First there was the language challenge. My French is primitive, at best. And while my clumsy attempts to speak in the past brought me great satisfaction when someone could actually understand the idea I was trying to impart, they now made me self-conscious of my illiteracy. And the mental strain of translation began to wear on me after less than a week.
I was also surprised by my fatigue in general. At first I chalked it up to the six-hour adjustment in time; but that had never incapacitated me on previous visits. This time I nearly slept away an entire week. I came to the conclusion that the language challenge and trying to adjust to new foods, routine, environment, was wearing me out.
It’s different when you are visiting a place for a week or two. The new adventures are exciting. And while I still find this new life exciting, it’s more like moving to a new city and starting a new job in the States, with new friends, a new home, new co-workers, a new schedule; they all lose their romance for a while. Adapting becomes the body’s primary goal, rather than enjoyment.
For example, a trip to the supermarket (3 trips in the past week, so I can, with some expertise, comment on shopping in a foreign-speaking land) took me three times longer than it should have. Where do you find the garlic powder in a French grocery? The oregano wasn’t too difficult because it’s green, flaky and written origan feuilles in French. Curry is curry. Basil, basilic. But garlic translates ali, and my little Frenchman didn’t know garlic. And how much fat content is in this yogurt? Fortunately, I read French better than I speak it, and a few brands are the same, like the Greek yogurt I usually buy at WalMart. They actually had it here. But they didn’t have cream of mushroom soup for my potato soup recipe. I’ll have to improvise on that one. Many of these packaged foods and vegetables are unfamiliar to me. (We won’t even talk about the meats.) Even the images on the boxes are foreign to my U.S. born-and-bred eyes.
And so I’ve been surprised by the fatigue, the challenges, and at times the frustration, of trying to adapt to a new life in a new country. But then it’s only been a little over a week…

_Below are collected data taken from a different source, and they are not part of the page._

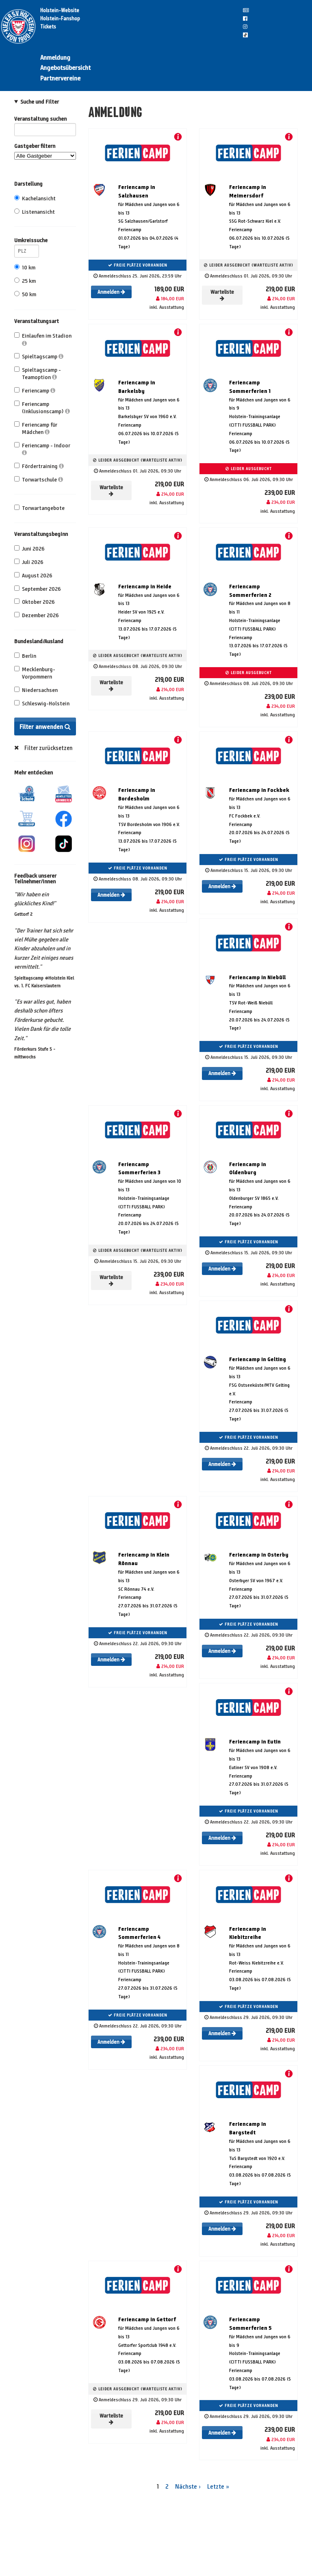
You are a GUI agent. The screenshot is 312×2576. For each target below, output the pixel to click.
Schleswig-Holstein (41, 703)
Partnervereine (60, 78)
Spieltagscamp (38, 356)
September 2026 (37, 588)
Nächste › (188, 2486)
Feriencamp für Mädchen (35, 428)
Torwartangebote (39, 508)
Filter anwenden (45, 727)
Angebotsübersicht (65, 67)
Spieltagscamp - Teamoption (37, 373)
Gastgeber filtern (45, 151)
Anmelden (111, 292)
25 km (25, 281)
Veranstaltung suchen (45, 120)
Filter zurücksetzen (48, 748)
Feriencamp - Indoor (42, 449)
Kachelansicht (35, 198)
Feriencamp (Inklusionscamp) (42, 408)
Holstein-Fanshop (60, 18)
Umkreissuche (26, 242)
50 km (25, 294)
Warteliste (222, 295)
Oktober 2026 (34, 601)
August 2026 (33, 575)
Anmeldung (55, 57)
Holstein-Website (59, 10)
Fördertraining (39, 466)
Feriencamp (34, 390)
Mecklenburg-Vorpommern (34, 673)
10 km (24, 267)
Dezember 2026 (36, 615)
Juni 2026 (29, 548)
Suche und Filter (39, 102)
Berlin (25, 656)
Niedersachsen (36, 690)
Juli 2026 (28, 562)
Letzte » (218, 2486)
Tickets (48, 27)
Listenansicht (34, 211)
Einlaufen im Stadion (43, 339)
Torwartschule (38, 479)
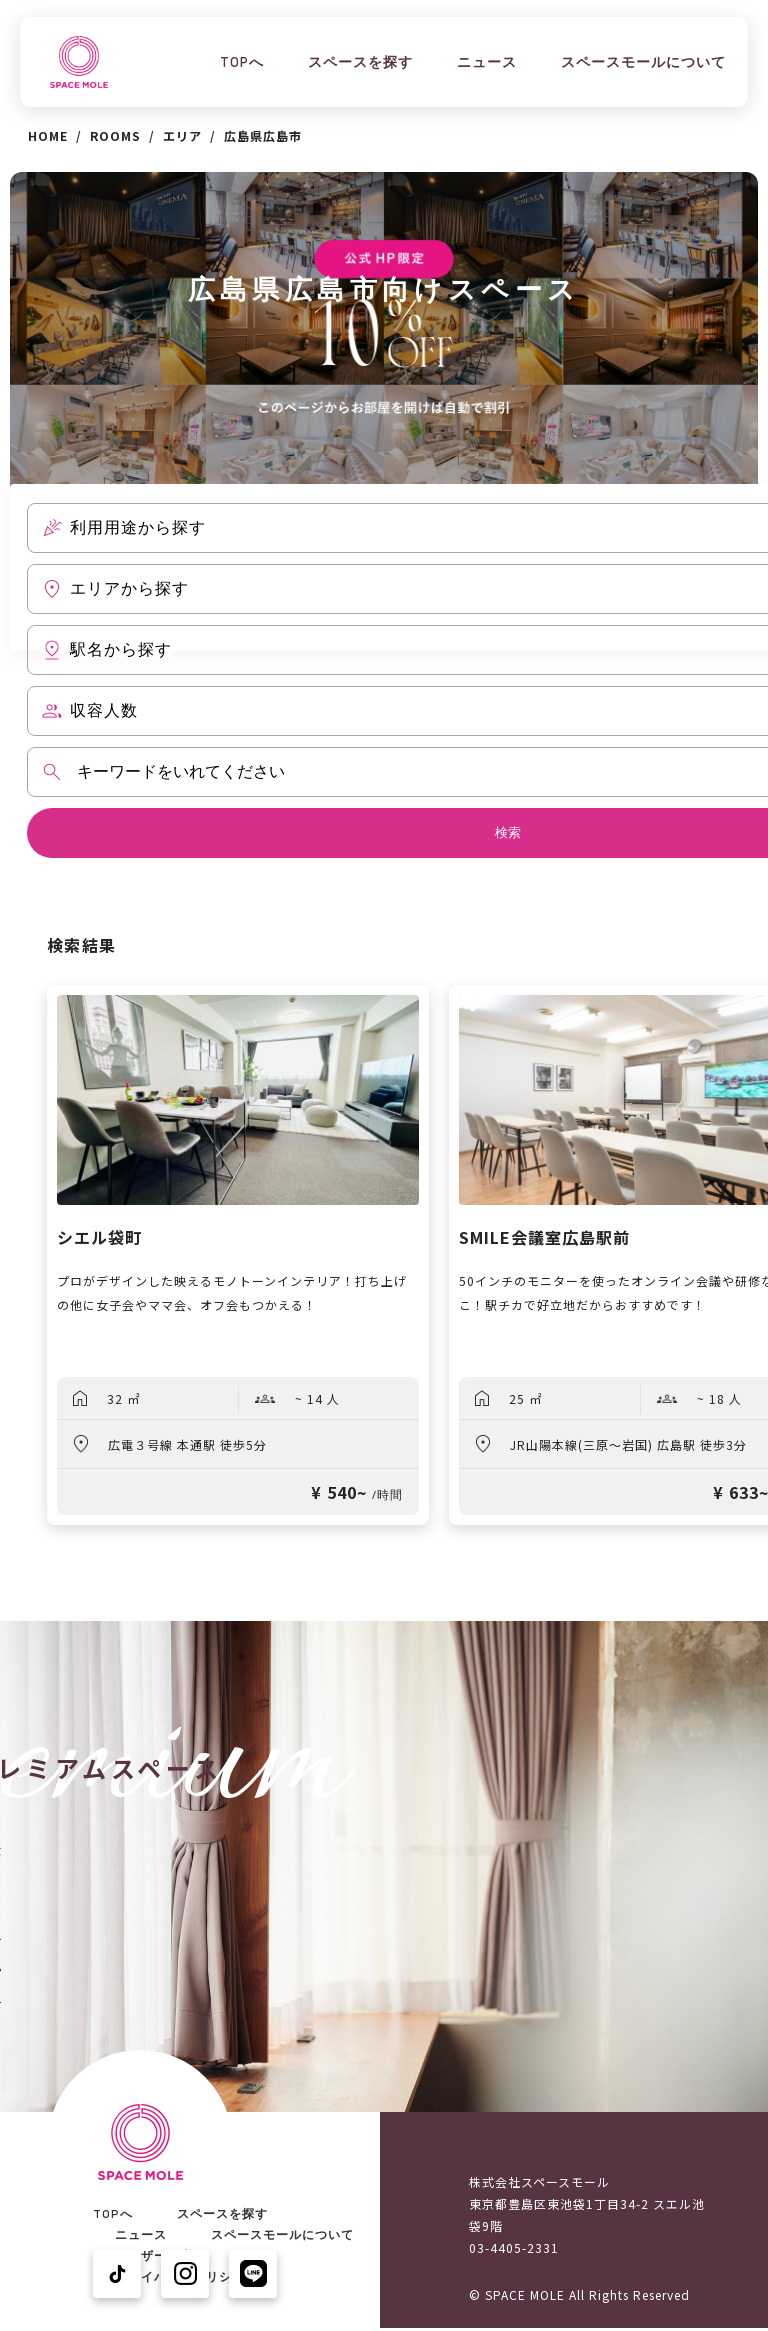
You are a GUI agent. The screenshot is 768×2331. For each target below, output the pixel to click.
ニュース (487, 62)
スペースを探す (360, 62)
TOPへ (242, 62)
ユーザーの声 (154, 2256)
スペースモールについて (643, 62)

…and the sun streaming in through these open, enormous arch-shaped, old-world windows in my little French villa; hundreds of birds in this bird habitat singing their little French songs in the trees just on the other side of the balcony; the absolute tranquility of this morning as I drink a cup of French coffee and reminisce about the last week and listen to my Frenchman puttering around outside… this moment reminds me why I am here.
My new home for the next 3 months is about 15 minutes south of Arles, France.